(SOURCE MATERIAL Opens)

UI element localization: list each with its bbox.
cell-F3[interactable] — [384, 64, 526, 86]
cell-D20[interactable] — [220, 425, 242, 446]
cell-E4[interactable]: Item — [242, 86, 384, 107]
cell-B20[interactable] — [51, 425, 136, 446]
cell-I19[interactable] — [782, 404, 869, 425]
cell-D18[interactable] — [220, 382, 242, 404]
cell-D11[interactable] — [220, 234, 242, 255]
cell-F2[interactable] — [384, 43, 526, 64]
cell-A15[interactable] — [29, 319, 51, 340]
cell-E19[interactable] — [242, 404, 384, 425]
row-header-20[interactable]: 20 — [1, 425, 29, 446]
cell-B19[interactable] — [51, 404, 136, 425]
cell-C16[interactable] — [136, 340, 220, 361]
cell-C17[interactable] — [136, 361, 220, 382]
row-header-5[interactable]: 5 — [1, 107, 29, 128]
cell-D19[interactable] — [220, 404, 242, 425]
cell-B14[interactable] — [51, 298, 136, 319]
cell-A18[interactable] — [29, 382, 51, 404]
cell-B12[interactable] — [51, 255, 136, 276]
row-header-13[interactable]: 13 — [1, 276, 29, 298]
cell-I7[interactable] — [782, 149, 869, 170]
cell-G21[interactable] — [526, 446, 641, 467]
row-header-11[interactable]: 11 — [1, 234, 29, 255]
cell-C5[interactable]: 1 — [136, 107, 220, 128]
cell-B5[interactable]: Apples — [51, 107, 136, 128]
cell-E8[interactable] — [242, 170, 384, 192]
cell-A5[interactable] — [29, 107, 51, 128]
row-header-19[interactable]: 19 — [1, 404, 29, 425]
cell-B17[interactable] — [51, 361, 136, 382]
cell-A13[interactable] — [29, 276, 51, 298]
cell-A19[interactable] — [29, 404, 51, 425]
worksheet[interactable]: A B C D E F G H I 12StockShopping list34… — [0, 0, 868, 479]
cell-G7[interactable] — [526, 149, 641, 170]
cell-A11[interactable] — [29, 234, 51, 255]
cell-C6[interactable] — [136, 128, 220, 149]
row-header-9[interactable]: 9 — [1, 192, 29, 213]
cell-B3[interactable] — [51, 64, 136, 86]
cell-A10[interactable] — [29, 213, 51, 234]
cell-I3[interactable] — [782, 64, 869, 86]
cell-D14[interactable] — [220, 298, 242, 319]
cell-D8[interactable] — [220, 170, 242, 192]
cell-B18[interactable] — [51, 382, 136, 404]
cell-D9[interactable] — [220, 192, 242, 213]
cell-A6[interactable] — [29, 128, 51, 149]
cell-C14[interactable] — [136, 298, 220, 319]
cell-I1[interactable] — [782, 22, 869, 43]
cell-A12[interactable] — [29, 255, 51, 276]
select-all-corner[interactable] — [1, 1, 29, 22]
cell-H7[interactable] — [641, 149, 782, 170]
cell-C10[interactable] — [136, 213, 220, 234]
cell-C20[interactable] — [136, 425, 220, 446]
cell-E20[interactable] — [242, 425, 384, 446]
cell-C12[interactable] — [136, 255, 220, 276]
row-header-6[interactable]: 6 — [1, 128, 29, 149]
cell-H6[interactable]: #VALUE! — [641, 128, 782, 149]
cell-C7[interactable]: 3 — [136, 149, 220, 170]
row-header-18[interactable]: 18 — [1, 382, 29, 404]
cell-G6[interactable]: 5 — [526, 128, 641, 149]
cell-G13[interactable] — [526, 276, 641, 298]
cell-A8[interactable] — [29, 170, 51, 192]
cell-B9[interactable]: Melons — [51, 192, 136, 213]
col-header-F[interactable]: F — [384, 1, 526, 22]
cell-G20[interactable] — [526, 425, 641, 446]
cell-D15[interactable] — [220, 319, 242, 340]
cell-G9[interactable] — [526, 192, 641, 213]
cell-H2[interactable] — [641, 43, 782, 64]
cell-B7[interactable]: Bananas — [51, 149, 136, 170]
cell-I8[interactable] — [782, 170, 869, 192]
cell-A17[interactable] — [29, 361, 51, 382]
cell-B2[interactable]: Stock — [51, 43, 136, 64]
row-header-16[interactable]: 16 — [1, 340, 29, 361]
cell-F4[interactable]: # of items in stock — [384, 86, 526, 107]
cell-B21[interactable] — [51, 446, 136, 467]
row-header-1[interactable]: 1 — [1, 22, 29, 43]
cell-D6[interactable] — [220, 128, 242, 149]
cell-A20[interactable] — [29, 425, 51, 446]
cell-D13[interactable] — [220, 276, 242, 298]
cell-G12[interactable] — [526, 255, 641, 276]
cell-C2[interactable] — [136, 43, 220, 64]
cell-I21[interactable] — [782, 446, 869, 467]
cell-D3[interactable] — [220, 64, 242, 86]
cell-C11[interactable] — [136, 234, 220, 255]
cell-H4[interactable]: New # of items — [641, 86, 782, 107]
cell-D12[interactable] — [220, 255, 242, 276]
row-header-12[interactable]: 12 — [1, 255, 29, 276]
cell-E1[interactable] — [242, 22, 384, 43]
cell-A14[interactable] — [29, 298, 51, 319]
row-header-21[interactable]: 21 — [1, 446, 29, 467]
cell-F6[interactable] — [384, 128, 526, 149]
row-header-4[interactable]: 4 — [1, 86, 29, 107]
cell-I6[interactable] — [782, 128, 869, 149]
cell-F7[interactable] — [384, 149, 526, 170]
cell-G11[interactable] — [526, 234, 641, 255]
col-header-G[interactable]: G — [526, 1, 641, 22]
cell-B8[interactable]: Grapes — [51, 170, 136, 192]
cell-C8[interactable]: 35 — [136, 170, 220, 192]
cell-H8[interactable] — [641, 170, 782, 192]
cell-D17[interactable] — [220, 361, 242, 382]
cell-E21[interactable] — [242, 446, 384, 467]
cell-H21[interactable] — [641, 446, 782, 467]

(SOURCE MATERIAL Closes)

TRY IT: The answer should consist of all lines from the records above that hold the word "items".

REPLY:
cell-F4[interactable]: # of items in stock — [384, 86, 526, 107]
cell-H4[interactable]: New # of items — [641, 86, 782, 107]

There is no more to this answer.